> _EXERCISE BRIEF_:
All of the data that follows is to be printed exactly, without pictures.

> _MATERIAL FOR THIS EXERCISE_:

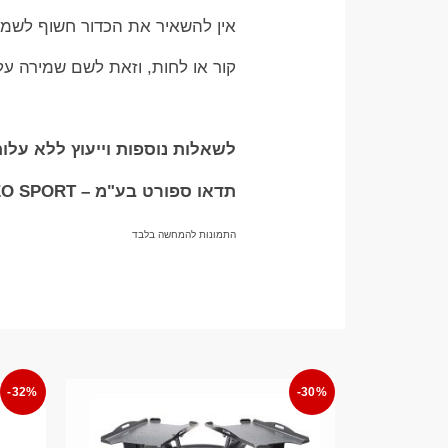
אין להשאיר את הכדור חשוף לשמש י
קור או לחות, וזאת לשם שמירה על 
לשאלות נוספות וייעוץ ללא עלות בוואטצ
תדאו ספורט בע"מ – TADDEO SPORT
התמונות להמחשה בלבד
-32%
-30%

> _RESULT OF THE TASK_:
אין להשאיר את הכדור חשוף לשמש י
קור או לחות, וזאת לשם שמירה על 
לשאלות נוספות וייעוץ ללא עלות בוואטצ
תדאו ספורט בע"מ – TADDEO SPORT
התמונות להמחשה בלבד
-32%
-30%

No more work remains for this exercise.